車を降りて伸びをしながら、葉月は言った。
「キミは明るいな」
「そう?」
「オレなら結構深刻になるかもしれん」
「ちっちゃい頃は落ち込んだし悩んだけどね」
強い風で乱れた髪を頭を振り後ろに流して、前髪をかきあげ押さえた。そしておどけて見せる。
「おかげで打たれ強くなったわ」
「葉月君も動じない人だね」
「そうか?」
「うん。けっこうみんなひくよ」
「オレの回りは変なのばっかりだからな。羽根が有ってもいいじゃないか」
そう言った葉月の顔は、おもいきり得意げだった。自分の回りにいる人々を、思い切り誇らしく思っていて、それを思い切り自慢したいようだった。
「まあとにかく、それは長所だ」
彼女は楽しそうに苦笑いをして、葉月に言った。
「ありがとう。変なの達によろしくね」
「あ、最後に一つ聞いていい?」
すでに後ろ姿になっていた彼女が立ち止まり、振り返った。
「その羽根、飛べないの?」
いたずらっぽく微笑んで「さあね」と答え、羽根のあるひとは後ろ手で手を振りながらいなくなった。
今では彼女に逢うこともないが、葉月はいまだに思い出す。
ベッドの上縺れ合った彼女の、いまにも飛んでいきそうな美しいつばさを。
May 1997 Seri Kurosawa
あとがき、のようなもの。
あとがきって、基本的に恥ずかしいものなので、あんまり読んでくれなくていいです。
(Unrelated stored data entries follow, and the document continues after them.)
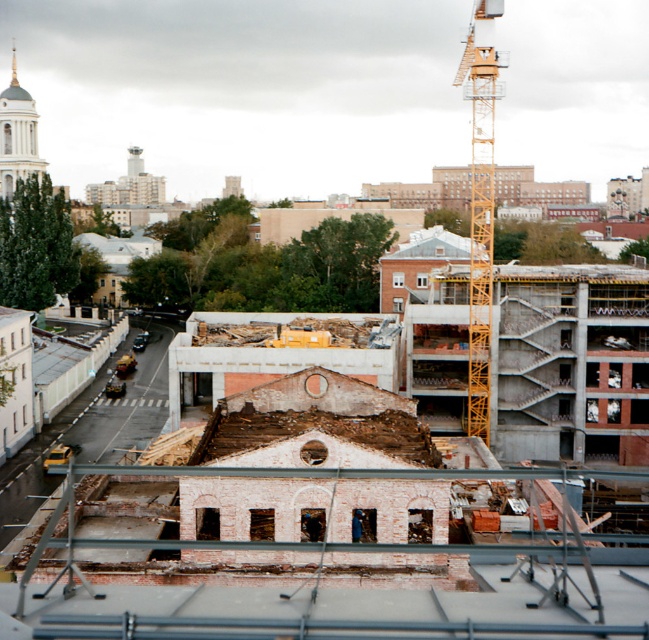 You are a delivery truck driver approaching the construction site. You need to navigate through the yellow asphalt road at lower left and around the yellow metallic crane at upper right. Which object will appear larger in your view as you approach the site?

The yellow metallic crane at upper right will appear larger in your view because it is larger than the yellow asphalt road at lower left according to the description.

You are a delivery truck driver approaching the construction site. You need to turn left onto the yellow asphalt road at lower left. Can you safely navigate around the yellow metallic crane at upper right to make this turn?

The yellow asphalt road at lower left is positioned on the left side of the yellow metallic crane at upper right, so you can safely turn left onto the yellow asphalt road at lower left without obstructing the crane.

You are a delivery truck driver who needs to navigate through the urban construction site shown in the image. You are currently positioned at the yellow metallic crane at upper right and need to reach the yellow asphalt road at lower left. Given that your truck requires a minimum clearance of 100 feet between the path and any obstacles, can you safely proceed directly to the road?

The distance between the yellow metallic crane at upper right and the yellow asphalt road at lower left is 132.80 feet, which exceeds the truck driver minimum clearance requirement of 100 feet. Therefore, it is safe to proceed directly to the road. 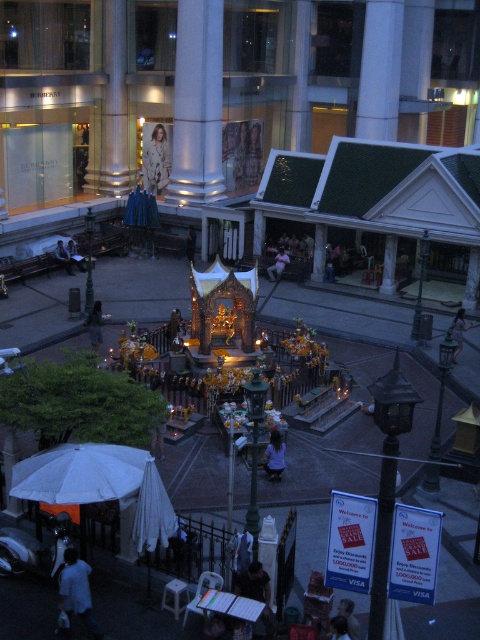 Question: Is smooth skin face at center in front of light beige fabric at center?

Choices:
 (A) no
 (B) yes

Answer: (B)

Question: Can you confirm if light gray fabric bag at lower left is bigger than dark brown leather jacket at center?

Choices:
 (A) no
 (B) yes

Answer: (B)

Question: Which of the following is the farthest from the observer?

Choices:
 (A) (278, 477)
 (B) (264, 593)
 (C) (70, 257)

Answer: (C)

Question: Estimate the real-world distances between objects in this image. Which object is closer to the light brown fabric at center?

Choices:
 (A) dark blue shirt at center
 (B) light beige fabric at center
 (C) light brown wooden bench at center

Answer: (C)

Question: Which point is farther to the camera?

Choices:
 (A) dark blue shirt at center
 (B) smooth skin face at center
 (C) light brown fabric at center
 (D) dark brown leather jacket at center

Answer: (C)

Question: Is tan suede coat at center positioned in front of light beige fabric at center?

Choices:
 (A) yes
 (B) no

Answer: (B)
ただ、せっかく一本読んでもらったので、感謝の気持ちをあらわしたいなあと思うので、心をこめて、書いておきます。
このお話は、「弥生家の物語」と呼ばれる、一連のおはなしのサイドストーリーです。「弥生家」は1992年から活動している作家ユニット。それぞれが同じ世界観、キャラクターを用いてオムニバス形式で物語を紡いでいます。
「羽根のあるひと」は1997年に、創刊当時のフリーペーパー「ピペット」に連載されていました。「ピペット」は木村音詩郎なんかとAge virus factoryの活動の一環として作っていて、創刊当初は印刷機でがっちゃんがっちゃん刷り、一枚一枚手作業で製本するという、大変地味な活動をしていました。音詩郎とバカ重い紙の束を持って歩いた大井町の坂道を今でも思い出します。
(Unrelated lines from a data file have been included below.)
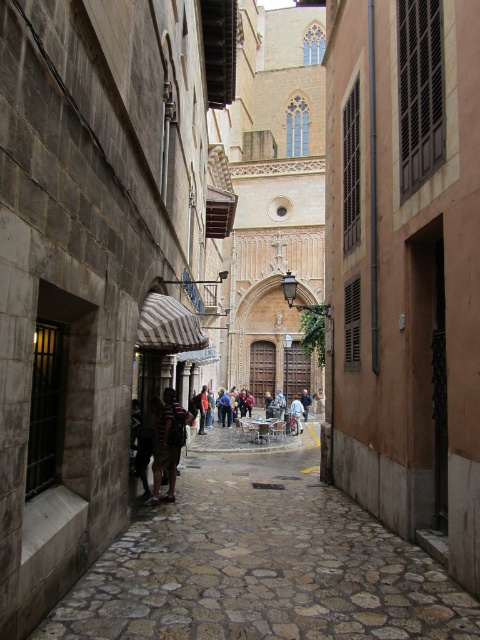 Question: From the image, what is the correct spatial relationship of stone cobblestone path at center in relation to light brown leather jacket at center?

Choices:
 (A) above
 (B) below

Answer: (A)

Question: Which point is closer to the camera taking this photo?

Choices:
 (A) (330, 554)
 (B) (299, 401)

Answer: (A)

Question: Estimate the real-world distances between objects in this image. Which object is closer to the stone cobblestone path at center?

Choices:
 (A) light brown leather jacket at center
 (B) striped fabric shirt at center

Answer: (B)

Question: Which of the following is the farthest from the observer?

Choices:
 (A) light brown leather jacket at center
 (B) stone cobblestone path at center

Answer: (A)

Question: Is stone cobblestone path at center positioned at the back of light brown leather jacket at center?

Choices:
 (A) no
 (B) yes

Answer: (A)

Question: Where is stone cobblestone path at center located in relation to light brown leather jacket at center in the image?

Choices:
 (A) above
 (B) below

Answer: (A) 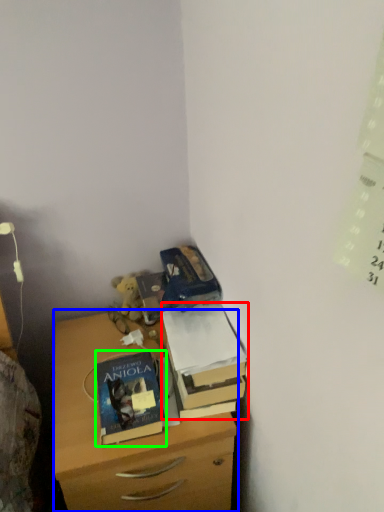 Question: Which object is positioned closest to box (highlighted by a red box)? Select from chest of drawers (highlighted by a blue box) and book (highlighted by a green box).

Choices:
 (A) chest of drawers
 (B) book

Answer: (B)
6年前に書いたものというのは、読み返すとけっこう恥ずかしいもので。まあまあ、いいんじゃないでしょうか。若くて。弥生家のお話は他にもいっぱい書いたのですが、そのほとんどは高校生のころの文章なので、さすがに公開するには勇気がいりますな。ただこの「弥生家」シリーズが私がモノを書くきっかけになったことは確かですし、演劇以外の活動で人となにかを作ったのは初めてだったので、たいへん重要で、また思い入れの深い世界です。いづれ機会があったら、またこの世界感で、葉月たちと遊んでみたいなあ、と思います。